Opinion
No. 7826DC957
Filed 6 March 1979
Insane Persons 1.2 — involuntary commitment — imminent danger to self — insufficient findings The trial court failed to record sufficient facts to support its conclusion that respondent was imminently dangerous to herself where it found only that respondent was unable to care for herself and had no one to care for her.
APPEAL by respondent from Beachum, Judge. Judgment entered 22 August 1978 in District Court, MECKLENBURG County. Heard in the Court of Appeals 31 January 1979.
Attorney General Edmisten, by Associate Attorney General Christopher S. Crosby, for the State.
Public Defender Fritz Y. Mercer, Jr., by Assistant Public Defender William D. Acton, Jr., for respondent appellant.
Judge MARTIN (Robert M.) dissenting.
On 14 August 1978, a petition for involuntary commitment was filed by Stephen Wayne Bartley to have respondent taken into custody to determine if she should be involuntarily committed to a State mental hospital. On 22 August 1977, a hearing was conducted before Judge Beachum. Dr. Allan Johnstone's reports of 15 August and 21 August 1978 constituted the only evidence presented to the court:
"[T]he first evaluation, dated August 15, 1978, was made by Dr. Allan M. Johnstone, M.D., of the Mecklenburg Mental Health Hospital. He wrote, as indications of mental illness: `Patient is very disorganized and rambles about delusional system of manuvers [sic] over (illegible) top of house yesterday — also about Camp Lejeune but doesn't make sense -' As indications of imminent danger to self or others he wrote: `Unable to care for own basic needs.' On the second evaluation dated August 21, 1978, Dr. Johnstone's indications of mental illness were: `Far advanced deteriorated schizophrenia. She is garbled and rambling in presenting "word salad". With loose associations e.g. "That's between me and my Artane (Rx rather than God)". His indications of imminent danger to self or others were: `She is unable to manage even minimally for self even with normal hygiene.' In both evaluations, Dr. Johnstone recommended Appellant be committed to Broughton State Hospital."

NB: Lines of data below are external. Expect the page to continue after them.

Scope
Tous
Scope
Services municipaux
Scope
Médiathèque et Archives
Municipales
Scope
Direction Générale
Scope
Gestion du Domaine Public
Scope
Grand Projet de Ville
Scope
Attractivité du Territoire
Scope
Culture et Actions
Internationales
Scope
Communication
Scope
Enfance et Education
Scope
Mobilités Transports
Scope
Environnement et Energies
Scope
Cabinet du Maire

The trial court concluded that respondent is "out of touch with reality," and she "is imminently dangerous to self since she can not [sic] care for self and no one to care for her." The court ordered respondent to be committed to Broughton Hospital for a period not to exceed 90 days. Respondent appealed.

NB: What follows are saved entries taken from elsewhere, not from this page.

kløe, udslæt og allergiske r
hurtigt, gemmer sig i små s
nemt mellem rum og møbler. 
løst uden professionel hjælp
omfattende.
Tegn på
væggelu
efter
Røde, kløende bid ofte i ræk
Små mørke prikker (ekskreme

The only question presented by this record is whether there was sufficient recorded evidence to support the court's finding that respondent was imminently dangerous to herself.
G.S. 122-58.7 (i) provides:
"(i) To support a commitment order, the court is required to find, by clear, cogent, and convincing evidence, that the respondent is mentally ill or inebriate, and imminently dangerous to himself or others, or is mentally retarded, and because of an accompanying behavior disorder, is imminently dangerous to others. The court shall record the facts which support its findings."
This statutory mandate requires as a condition to a valid commitment order that the District Court must find, first, that respondent is mentally ill or inebriate as defined in G.S. 122-36; and second, that respondent is imminently dangerous to herself or others as defined in G.S. 122-58.2.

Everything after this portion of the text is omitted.